5.3. Visualization of Learned Representation

In this section, the learned features by the deep neural network models are visualized to show the effectiveness of the methods. Specifically, the high-level representations of the samples at the last fully-connected layer are considered. The t-SNE method is adopted for dimension reduction of the learned high-dimensional features. Two new dimension can be obtained and plotted for visualizations. The results in the tasks T1 and T4 are shown in Figures 8 and 9 respectively.

It can be observed that using the proposed deep multi-scale residual connected neural network method, different classes are more separated with respect to the learned features. Limited overlappings between different classes are found, which validates that the proposed method can achieve high testing accuracies for the classification tasks. The DNN method is less competitive in the cases. Noticeable overlappings between different classes are observed in the learned feature sub-space, and some data samples are also located outside the clusters of their own classes. This shows that the DNN method is less effective than the proposed method in the tasks.
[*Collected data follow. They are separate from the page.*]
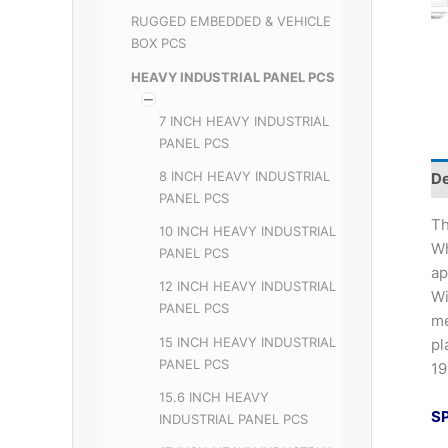
RUGGED EMBEDDED & VEHICLE
BOX PCS
HEAVY INDUSTRIAL PANEL PCS
7 INCH HEAVY INDUSTRIAL
PANEL PCS
8 INCH HEAVY INDUSTRIAL
De
PANEL PCS
Th
10 INCH HEAVY INDUSTRIAL
Wh
PANEL PCS
ap
12 INCH HEAVY INDUSTRIAL
Wi
PANEL PCS
me
15 INCH HEAVY INDUSTRIAL
pl
PANEL PCS
19
15.6 INCH HEAVY
S
INDUSTRIAL PANEL PCS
It should be pointed out that the NN method is far less effective in the case studies, and the visualization results do not carry sufficient information for demonstrating the effects. The results in this section validate the effectiveness of the proposed method in an intuitive way, which shows that the proposed method is quite promising for automatic athlete balance control ability evaluation.

6. Conclusion

In this study, a deep multi-scale residual connected neural network model for intelligent athlete balance control ability evaluation. The time-series pressure measurement data under-feet are processed and analyzed. The raw data are directly used as the model input for automatic evaluations. No prior knowledge on signal processing is needed, which makes it easy for real applications. A multi-scale feature extraction scheme is proposed, which utilize the learned features from different types of convolutional filters. The information fusion of the learned features further enhances the model training ability. The proposed residual connected blocks can effectively increase the model training efficiency while keeping the training quality. This is well suited for the deep neural network architecture and can be readily applied in different network structures. Experiments on the real athlete under-feet pressure measurement data are carried out for validations. The results show that the proposed method is promising for intelligent evaluations of the athlete balance control abilities, and offers a new perspective in mining athlete measurement data.
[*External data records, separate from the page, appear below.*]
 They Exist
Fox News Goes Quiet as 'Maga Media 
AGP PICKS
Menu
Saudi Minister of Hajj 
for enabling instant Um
The advantage of the proposed method lies in the end-to-end modeling structure, which makes the balance control ability evaluation task more straight-forward to implement. On the other hand, despite the promising results, it should be pointed out that main drawback of the proposed method lies in the structure of the neural network model, since three network approaches are considered in the model, which is a little complex for the data-driven model. Further research works will be carried out on the optimization of the deep neural network architecture while retaining the model performance.

Data Availability

The data used to support the findings of this study are included within the article.

Conflicts of Interest

The authors stated that there are no conflicts of interest.

Acknowledgments

This study was funded by the key R&D plan of China for Winter Olympics (No. 2021YFF0306401), the Key Special Project of the National Key Research and Development Program ”Technical Winter Olympics” (2018YFF0300502 and 2021YFF0306400), and the Key Research Program of Liaoning Province (2020JH2/10300112).